Her hair was black. That much he knew.
Not a colorless, dead black like he was used to, but a black like obsidian – glossy like the reflection of the night sky in a lake.
Black hair, red coat, blue jeans.
He watched as she reached for her cup, and ovals of color appeared around her fingers as she gripped the cup sleeve. It was brown. As she put the drink to her lips he saw the cap was white, but not in a colorless black-and-white way; she managed to make this white a color, a new color that he had never seen before.
He frowned when she put the cup down and the moment was shattered.
He set to work trying to figure out the color of her shoes. She looked up, noticed his gaze, looked down at her shoes confusedly, then looked back up at him.

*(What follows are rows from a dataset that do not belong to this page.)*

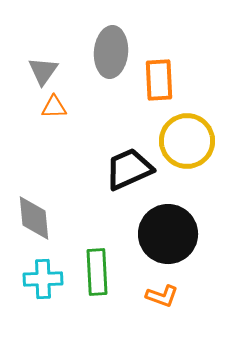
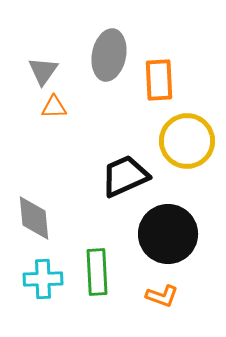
gray ellipse: moved 2 px left, 3 px down; rotated 6 degrees clockwise
black trapezoid: moved 4 px left, 7 px down
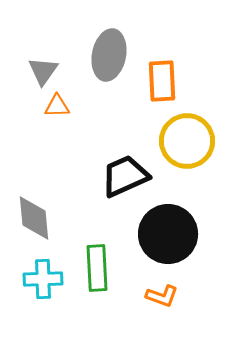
orange rectangle: moved 3 px right, 1 px down
orange triangle: moved 3 px right, 1 px up
green rectangle: moved 4 px up
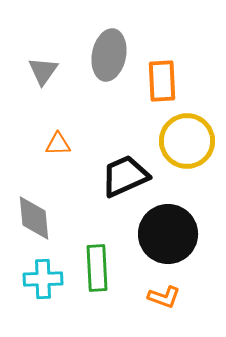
orange triangle: moved 1 px right, 38 px down
orange L-shape: moved 2 px right, 1 px down
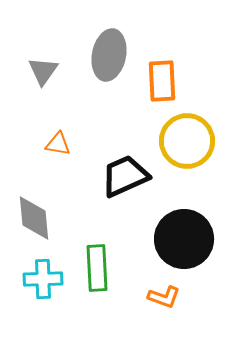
orange triangle: rotated 12 degrees clockwise
black circle: moved 16 px right, 5 px down
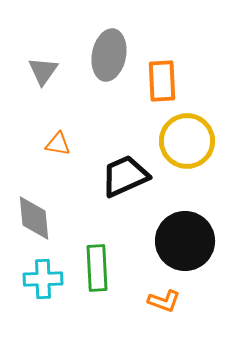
black circle: moved 1 px right, 2 px down
orange L-shape: moved 4 px down
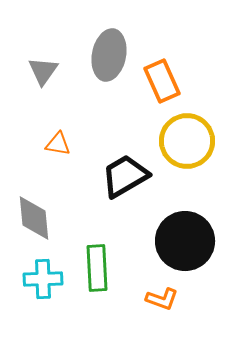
orange rectangle: rotated 21 degrees counterclockwise
black trapezoid: rotated 6 degrees counterclockwise
orange L-shape: moved 2 px left, 2 px up
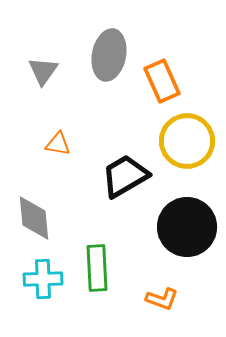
black circle: moved 2 px right, 14 px up
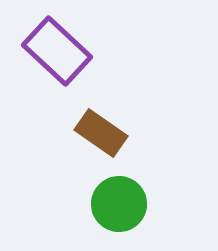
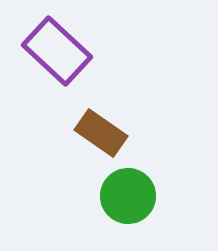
green circle: moved 9 px right, 8 px up
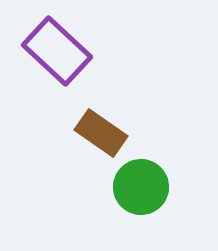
green circle: moved 13 px right, 9 px up
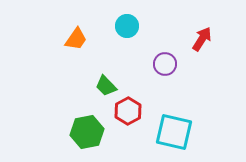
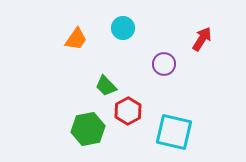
cyan circle: moved 4 px left, 2 px down
purple circle: moved 1 px left
green hexagon: moved 1 px right, 3 px up
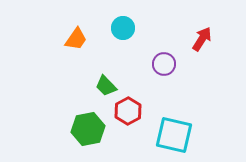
cyan square: moved 3 px down
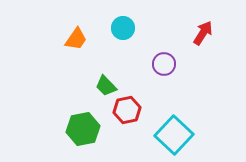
red arrow: moved 1 px right, 6 px up
red hexagon: moved 1 px left, 1 px up; rotated 16 degrees clockwise
green hexagon: moved 5 px left
cyan square: rotated 30 degrees clockwise
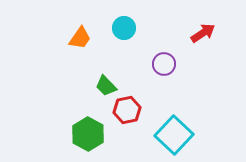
cyan circle: moved 1 px right
red arrow: rotated 25 degrees clockwise
orange trapezoid: moved 4 px right, 1 px up
green hexagon: moved 5 px right, 5 px down; rotated 20 degrees counterclockwise
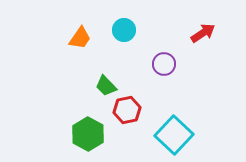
cyan circle: moved 2 px down
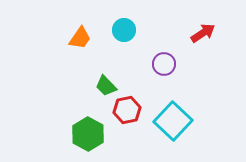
cyan square: moved 1 px left, 14 px up
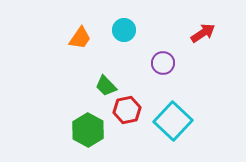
purple circle: moved 1 px left, 1 px up
green hexagon: moved 4 px up
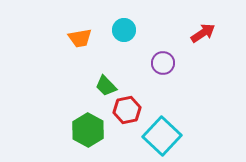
orange trapezoid: rotated 45 degrees clockwise
cyan square: moved 11 px left, 15 px down
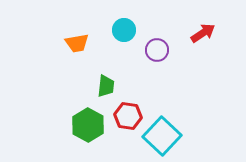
orange trapezoid: moved 3 px left, 5 px down
purple circle: moved 6 px left, 13 px up
green trapezoid: rotated 130 degrees counterclockwise
red hexagon: moved 1 px right, 6 px down; rotated 20 degrees clockwise
green hexagon: moved 5 px up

Her eyes – her eyes. Hazel, the most beautiful shade of hazel he had ever seen, with sun-colored flecks of gold mingling with green streaks.
“Excuse me?” Those eyes were on him. “Can I help you?”

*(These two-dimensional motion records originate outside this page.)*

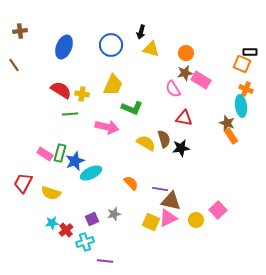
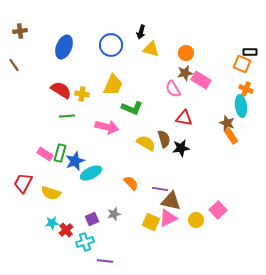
green line at (70, 114): moved 3 px left, 2 px down
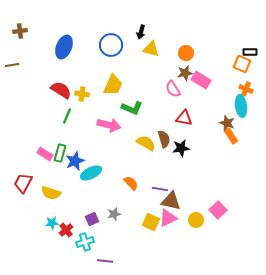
brown line at (14, 65): moved 2 px left; rotated 64 degrees counterclockwise
green line at (67, 116): rotated 63 degrees counterclockwise
pink arrow at (107, 127): moved 2 px right, 2 px up
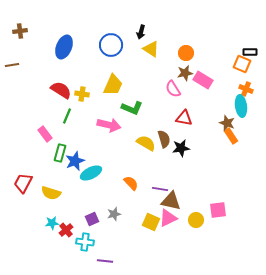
yellow triangle at (151, 49): rotated 18 degrees clockwise
pink rectangle at (201, 80): moved 2 px right
pink rectangle at (45, 154): moved 20 px up; rotated 21 degrees clockwise
pink square at (218, 210): rotated 36 degrees clockwise
cyan cross at (85, 242): rotated 24 degrees clockwise
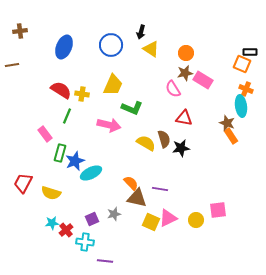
brown triangle at (171, 201): moved 34 px left, 3 px up
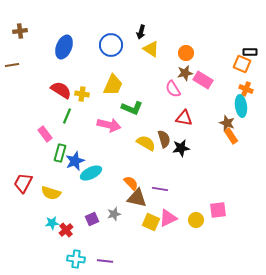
cyan cross at (85, 242): moved 9 px left, 17 px down
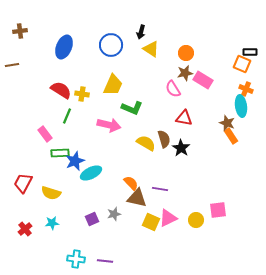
black star at (181, 148): rotated 30 degrees counterclockwise
green rectangle at (60, 153): rotated 72 degrees clockwise
red cross at (66, 230): moved 41 px left, 1 px up
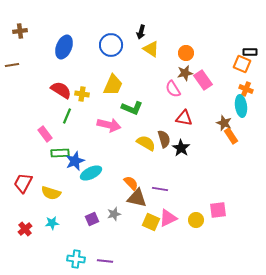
pink rectangle at (203, 80): rotated 24 degrees clockwise
brown star at (227, 123): moved 3 px left
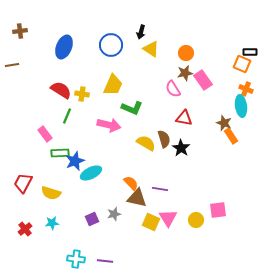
pink triangle at (168, 218): rotated 36 degrees counterclockwise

He was under the scrutiny of those eyes.
“Your, uh- I like your shirt,” he blubbered.
“Thanks.” Hesitant.
He stared at his coffee cup, trying to re-create the color that she had so easily made. He couldn’t.
“Can I buy you a muffin?”
She squinted quizzically.
“Or – or a scone. Biscotti?”
A slow, unsure smile crept on her face,
“Sure. What’s your name?”
“Harris.”
“Well, Harris, it’s nice to meet you. My name’s Lucy.” She closed the laptop, setting it aside and motioning for him to sit with her.
Minutes later, they were laughing, talking over blueberry muffins and coffee. That was the day he learned that blueberries are actually purple.